Go through the data and copy each line where the word "około" shows up.

(Saved data entries)
────────────────

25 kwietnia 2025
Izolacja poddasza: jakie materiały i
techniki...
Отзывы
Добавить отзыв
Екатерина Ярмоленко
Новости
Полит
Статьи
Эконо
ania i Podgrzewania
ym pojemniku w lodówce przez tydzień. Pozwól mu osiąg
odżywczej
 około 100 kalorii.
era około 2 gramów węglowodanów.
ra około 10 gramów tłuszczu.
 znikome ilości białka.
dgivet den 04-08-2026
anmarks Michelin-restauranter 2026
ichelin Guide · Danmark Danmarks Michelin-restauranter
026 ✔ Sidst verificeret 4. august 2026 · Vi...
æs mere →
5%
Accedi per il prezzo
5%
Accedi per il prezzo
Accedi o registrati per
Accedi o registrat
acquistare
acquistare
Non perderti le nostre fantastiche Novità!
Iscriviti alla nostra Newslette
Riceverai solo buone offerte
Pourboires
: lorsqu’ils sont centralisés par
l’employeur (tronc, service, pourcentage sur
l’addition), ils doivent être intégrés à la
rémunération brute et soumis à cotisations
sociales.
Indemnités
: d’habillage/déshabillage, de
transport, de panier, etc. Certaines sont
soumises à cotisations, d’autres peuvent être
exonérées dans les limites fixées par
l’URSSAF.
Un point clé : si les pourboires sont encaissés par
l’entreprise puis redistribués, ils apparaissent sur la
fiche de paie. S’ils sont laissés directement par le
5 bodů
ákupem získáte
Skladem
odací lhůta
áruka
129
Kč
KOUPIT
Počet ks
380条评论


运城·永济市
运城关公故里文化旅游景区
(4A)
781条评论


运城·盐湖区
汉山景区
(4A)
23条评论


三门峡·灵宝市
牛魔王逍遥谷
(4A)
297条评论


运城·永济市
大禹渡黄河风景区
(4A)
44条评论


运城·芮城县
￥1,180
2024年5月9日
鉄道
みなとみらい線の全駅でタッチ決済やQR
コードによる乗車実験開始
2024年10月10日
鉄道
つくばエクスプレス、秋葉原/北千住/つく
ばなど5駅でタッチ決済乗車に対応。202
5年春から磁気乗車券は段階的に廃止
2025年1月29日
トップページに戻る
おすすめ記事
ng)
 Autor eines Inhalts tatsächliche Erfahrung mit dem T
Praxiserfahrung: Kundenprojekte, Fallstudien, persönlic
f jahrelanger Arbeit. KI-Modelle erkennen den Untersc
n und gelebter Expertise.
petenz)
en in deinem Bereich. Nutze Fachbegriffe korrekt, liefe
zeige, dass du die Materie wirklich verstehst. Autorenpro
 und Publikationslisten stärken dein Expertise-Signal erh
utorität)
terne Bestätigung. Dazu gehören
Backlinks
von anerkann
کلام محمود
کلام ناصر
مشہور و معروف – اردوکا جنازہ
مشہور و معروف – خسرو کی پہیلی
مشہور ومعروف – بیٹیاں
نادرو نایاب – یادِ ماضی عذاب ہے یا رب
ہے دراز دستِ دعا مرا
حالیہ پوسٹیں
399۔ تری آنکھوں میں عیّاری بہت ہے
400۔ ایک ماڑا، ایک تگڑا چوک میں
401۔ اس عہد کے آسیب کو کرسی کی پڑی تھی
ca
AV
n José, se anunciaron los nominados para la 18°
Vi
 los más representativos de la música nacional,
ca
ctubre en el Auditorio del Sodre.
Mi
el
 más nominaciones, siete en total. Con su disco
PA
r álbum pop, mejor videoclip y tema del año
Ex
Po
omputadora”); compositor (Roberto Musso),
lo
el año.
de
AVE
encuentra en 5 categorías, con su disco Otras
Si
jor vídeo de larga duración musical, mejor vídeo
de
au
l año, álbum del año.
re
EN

────────────────

*Answer to this problem:*
 około 100 kalorii.
era około 2 gramów węglowodanów.
ra około 10 gramów tłuszczu.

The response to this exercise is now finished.